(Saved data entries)
▼
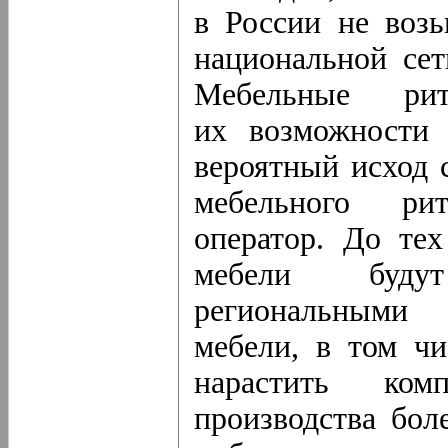
в России не возь
национальной се
Мебельные рит
их возможности 
вероятный исход 
мебельного ри
оператор. До те
мебели буду
региональными 
мебели, в том чи
нарастить ком
производства бол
▲
[WORK INSTRUCTION] Retype nothing except the lines from the line holding "мебельного ри" through the last line of the entries, both included.

[EXERCISE OUTPUT]
мебельного ри
оператор. До те
мебели буду
региональными 
мебели, в том чи
нарастить ком
производства бол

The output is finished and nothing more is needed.